Big GPT performance improvements
I’ve been digging into the announcements from OpenAI’s DevDay (here’s the deep dive on the new JSON mode if you missed it) and while playing with the new models I’ve noticed they are significantly faster than the previous iteration of GPTs. Sam Altman had specifically called out the improved performance of GPT-4 Turbo compared to plain GPT-4, but this performance increase also applies to the new GPT-3.5 Turbo model!
This is big news for anyone building on top of GPT. The major limiting factor in my view—aside from low rate limits—has been how slow they are to run. If you aren’t able to leverage streaming then the user experience suffers immensely. There’s nothing worse than staring at a loading spinner for 60s+.
Methodology
I’ve used Anyscale’s brand new llmperf
tool to measure these results. If you’re interested in detailed discussion of methodology you can read the blog post announcing the tool, but if you are only interested in the final results there are two key metrics:
- Time to first token (”TTFT”): This measures how long it takes for the first generated token to be produced in milliseconds.
- Inter-token latency (”ITL”): This is effectively “milliseconds per generated token.”
Out of the box llmperf
only reports the mean reading of these metrics—I’m hoping to PR a change later this week—but it’s possible to calculate the standard deviation after the fact as it outputs a raw data file in addition to the summary statistics.
It should also be noted that these measurements aren’t definitive.
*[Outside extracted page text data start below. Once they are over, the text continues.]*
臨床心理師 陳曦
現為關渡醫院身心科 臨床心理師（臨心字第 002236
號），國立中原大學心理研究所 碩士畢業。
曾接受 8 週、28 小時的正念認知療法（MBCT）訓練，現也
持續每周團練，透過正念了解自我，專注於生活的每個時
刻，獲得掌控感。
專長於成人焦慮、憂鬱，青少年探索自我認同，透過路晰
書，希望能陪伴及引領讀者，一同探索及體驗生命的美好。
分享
GPT latency varies wildly over time as a function of system load (you can see this visually on PromptLayer’s latency graph) so you would expect to see variation between two runs ran at different times. For the purposes of this blog post, all of my benchmarks were ran within 30 minutes of each other.
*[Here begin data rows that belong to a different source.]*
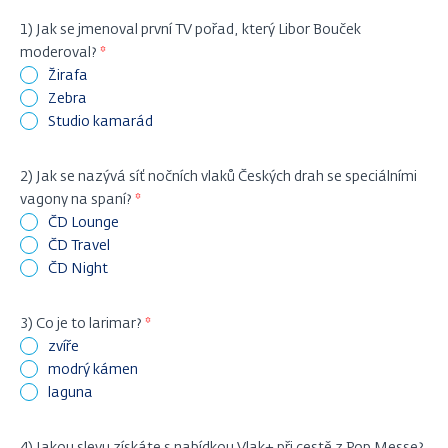
1) Jak se jmenoval první TV pořad, který Libor Bouček
moderoval?
Žirafa
Zebra
Studio kamarád
2) Jak se nazývá síť nočních vlaků Českých drah se speciálními
vagony na spaní?
ČD Lounge
ČD Travel
ČD Night
3) Co je to larimar?
zvíře
modrý kámen
laguna
4) Jakou slevu získáte s nabídkou Vlak+ při cestě z Pop Messe?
The command I’ve used is python3 llmperf.py -r 1000 -f openai -m "{{model_name}}" --min-lines 8 --max-lines 10 --sleep 2
. This results in 1,000 requests made to GPT, averaging ~176 prompt tokens and ~104 completion tokens per request. These are pretty small compared to what I’ve seen in production; on paper this shouldn’t matter (LLM latency is overwhelmingly linear based on generated token count) but in practice it’s possible OpenAI has some prioritization logic based on expected usage. It would be worthwhile to investigate this possibility down the line!
Results
With all that said, the results are:
Model | ITL (ms) | TTFT (ms) |
---|---|---|
gpt-3.5-turbo-0613 (Old GPT-3.5 Turbo) | 21.7 (SD = 0.2) | 564 (SD = 190.6) |
gpt-3.5-turbo-1106 (New GPT-3.5 Turbo) | 12.9 (SD = 3.5) | 598 (SD = 294.3) |
gpt-4-0613 (GPT-4) | 64.5 (SD = 13.4) | 762 (SD = 347.6) |
gpt-4-1106-preview (GPT-4 Turbo) | 27.4 (SD = 6.5) | 615 (SD = 329.4) |
Discussion
The key takeaways for me are:
- The new GPT-3.5 Turbo model is almost twice as fast as the previous one.
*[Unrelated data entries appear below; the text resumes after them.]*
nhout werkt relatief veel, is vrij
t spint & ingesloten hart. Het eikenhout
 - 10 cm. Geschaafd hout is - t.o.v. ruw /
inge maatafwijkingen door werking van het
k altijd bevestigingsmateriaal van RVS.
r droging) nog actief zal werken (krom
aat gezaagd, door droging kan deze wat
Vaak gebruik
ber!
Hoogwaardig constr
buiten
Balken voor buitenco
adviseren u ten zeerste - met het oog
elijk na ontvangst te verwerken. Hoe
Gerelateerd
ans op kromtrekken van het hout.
- GPT-4 Turbo is getting pretty close to the performance of the old GPT-3.5 Turbo model which should make it usable for a wider variety of products.
- Latency is quite variable on both the newer models and the older GPT-4 model. Presumably
gpt-3.5-turbo-0613
being the most popular model enables OpenAI to right-size compute capacity more effectively than for the others. - Altman said during the opening keynote that this round of releases prioritized price reductions first, and that further speed improvements are on the horizon. It will be interesting to see how much lower these numbers can be pushed now that speed is the top priority.